## [Your task]
Would you please copy the part of the material below that opens with the line containing "ยอังกฤษชี้!! อินสตาแกรม ส่งผลบวกลบ" and closes with the line containing "ตัวเอง ได้ผลชัวร์ ปลอดภัยทั้งคนและสัตว"? Copy it exactly, and only it.

## [Provided records]
======

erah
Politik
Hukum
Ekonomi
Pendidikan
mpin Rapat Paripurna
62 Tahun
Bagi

======

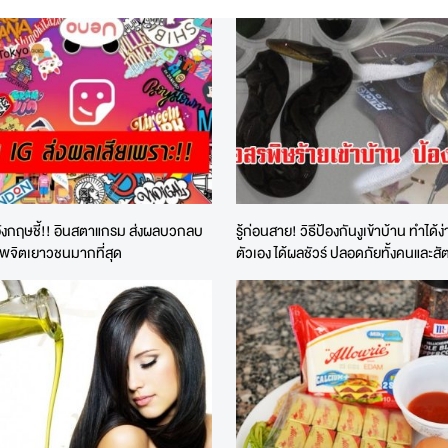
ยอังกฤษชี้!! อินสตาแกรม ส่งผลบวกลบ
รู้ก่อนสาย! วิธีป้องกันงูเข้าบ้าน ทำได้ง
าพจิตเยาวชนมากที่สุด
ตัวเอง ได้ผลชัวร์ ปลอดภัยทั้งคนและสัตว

======

## [Solution to the exercise]
ยอังกฤษชี้!! อินสตาแกรม ส่งผลบวกลบ
รู้ก่อนสาย! วิธีป้องกันงูเข้าบ้าน ทำได้ง
าพจิตเยาวชนมากที่สุด
ตัวเอง ได้ผลชัวร์ ปลอดภัยทั้งคนและสัตว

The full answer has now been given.